Russell Klika, a photographer I worked with in the early ‘90s, has won First Place in the coveted Military Photographer of the Year contest for a portrait of an Iraqi girl.
The award was not a surprise. He'd won his share in San Diego when we worked together at the
Vista Press, a daily (and now-closed) newspaper in north San Diego County. In 1992, Russell and I traveled to Los Angeles to cover the L.A. riots.
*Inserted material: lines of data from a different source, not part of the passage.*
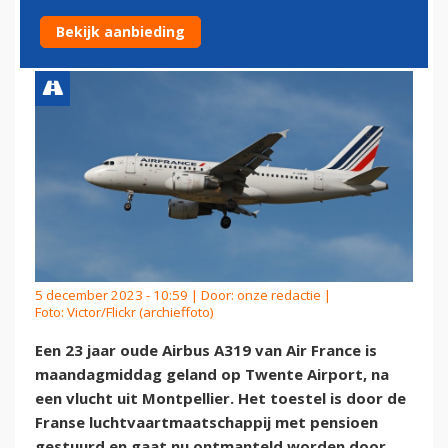
AIRPORT
Bekijk aanbieding
5 december 2023 - 10:59 | Door:
onze redactie
|
Foto: Victor/Flickr (archieffoto)
Een 23 jaar oude Airbus A319 van Air France is
maandagmiddag geland op Twente Airport, na
een vlucht uit Montpellier. Het toestel is door de
Franse luchtvaartmaatschappij met pensioen
gestuurd en gaat nu ontmanteld worden door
It was an adrenalin-packed, no-sleep assignment in the days following the acquittal of the officers involved in the Rodney King police beating.
Klika is one of the best photogs I've ever worked with. He’s up there with
Clay Myers, a
Best Friends’ magazine and
website photographer I worked with on the streets of New Orleans as volunteers rescued pets left behind in the wake of Hurricane Katrina (also a sleepless, nonstop assignment). Watching veterans work in the field like these two is a sight to see. My job is to simply step out of their way as they do their work. It's equally amazing to see the photos afterward.
Combat Photographer and Army Staff Sergeant Russell Klika (left)
Russell and I once went on assignment about 250 miles off the San Diego shore. It was in 1992 and it was just after the USS Kitty Hawk had come out of mothballs a new and refurbished ship and returned to her homeport of San Diego. We flew out of Coronado’s North Island in a P-3 radar plane and landed on the Kitty Hawk, missing the first wire and catching the second. The force -- of going from who knows how fast to zero -- threw us forward, because the seats were fixed backward, in a 14-seater with nothing but servicemen aboard, and Russell and me.
After we landed, my face must have been ashen, because one of the airmen looked at me, then asked Russell, "Is she OK?" Russell peered at me from his seat, then said, "No."
I barely remember deplaning and walking across the tarmac and into the ship, and then to the bridge (basically from where the ship is steered). When we made it onto the bridge, the fleet commander was waiting to give us a tour and brief us on training exercises at sea. As soon as he saw me, the admiral barked at one of his men, “Get her down to sickbay!” (whereupon a medic put a Dramamine patch behind my ear and in no time I was fine). Russell laughs when he says, "I still tell that story."
Seeing Russell’s photos again takes me back 15 years to those assignments at Camp Pendleton when Marines returned from deployment in Operation Desert Storm, and, as a pool reporter and Russell as a pool photographer, following then-Prime Minister Margaret Thatcher around the base for eight hours. Or of the man with a pipe during the L.A. riots threatening a SWAT officer and Russell was the only photographer there to catch the moment. And when we were surrounded in Russell's pickup by angry residents armed with sticks and baseball bats and Russell hit the pedal to run through them and escape. We also went into makeshift migrant camps in the back country of San Diego's North County to interview workers, both of us only able to speak broken Spanish.
Russell's images and my stories always seemed to pull together and compliment the other for a decent news package. It’s nice to know he’s back at work capturing those moments, this time as a combat photographer.
To see more of Russell's photos, go to:
Russell's Homepage
1 comment:
Hi, Cathy! We worked together a few weeks ago at the Sign Show in Vegas. I finally dug out my notes and stumbled across the paper on which I scribbled your Web site, which eventually led me here to your blog. I must say I'm both humbled and fascinated by your bio. You've done it all, haven't you? Now I'm going to have to go out and buy your books so I can get them signed by a REAL author. Won't my friends be impressed now?
It was a pleasure working with you and the rest of the crew, and I hope our paths cross again. You're my new role model (as I sit here not writing a book. Again.)